**Task to carry out**
What are the lines, written out exactly, from the one containing "que é impossível que algo ou alguém possa" to the end of the entries below? Include both ends and nothing more.

**Given data**
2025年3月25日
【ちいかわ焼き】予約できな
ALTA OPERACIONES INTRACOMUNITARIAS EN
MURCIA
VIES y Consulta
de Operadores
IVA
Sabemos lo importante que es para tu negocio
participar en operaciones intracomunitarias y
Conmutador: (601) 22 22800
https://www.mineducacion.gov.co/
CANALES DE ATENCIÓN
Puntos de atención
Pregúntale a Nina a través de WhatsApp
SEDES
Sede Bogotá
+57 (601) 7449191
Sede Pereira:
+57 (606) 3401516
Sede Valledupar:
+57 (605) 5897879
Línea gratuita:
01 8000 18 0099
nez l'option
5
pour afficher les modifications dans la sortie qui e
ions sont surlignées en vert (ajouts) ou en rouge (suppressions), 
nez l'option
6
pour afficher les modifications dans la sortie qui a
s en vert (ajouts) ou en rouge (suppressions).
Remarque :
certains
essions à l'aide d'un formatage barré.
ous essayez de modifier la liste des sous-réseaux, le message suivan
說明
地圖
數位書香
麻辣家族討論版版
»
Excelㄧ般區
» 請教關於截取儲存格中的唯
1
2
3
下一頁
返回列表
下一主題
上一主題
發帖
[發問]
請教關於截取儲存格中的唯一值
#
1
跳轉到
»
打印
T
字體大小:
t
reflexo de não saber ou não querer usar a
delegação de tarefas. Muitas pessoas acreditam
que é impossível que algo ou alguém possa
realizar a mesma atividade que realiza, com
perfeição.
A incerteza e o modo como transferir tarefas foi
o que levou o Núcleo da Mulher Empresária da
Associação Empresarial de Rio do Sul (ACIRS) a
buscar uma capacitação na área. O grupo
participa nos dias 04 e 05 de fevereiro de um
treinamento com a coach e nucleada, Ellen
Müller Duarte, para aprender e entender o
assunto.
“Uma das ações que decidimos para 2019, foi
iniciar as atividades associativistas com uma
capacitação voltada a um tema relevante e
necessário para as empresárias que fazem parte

**Your response**
que é impossível que algo ou alguém possa
realizar a mesma atividade que realiza, com
perfeição.
A incerteza e o modo como transferir tarefas foi
o que levou o Núcleo da Mulher Empresária da
Associação Empresarial de Rio do Sul (ACIRS) a
buscar uma capacitação na área. O grupo
participa nos dias 04 e 05 de fevereiro de um
treinamento com a coach e nucleada, Ellen
Müller Duarte, para aprender e entender o
assunto.
“Uma das ações que decidimos para 2019, foi
iniciar as atividades associativistas com uma
capacitação voltada a um tema relevante e
necessário para as empresárias que fazem parte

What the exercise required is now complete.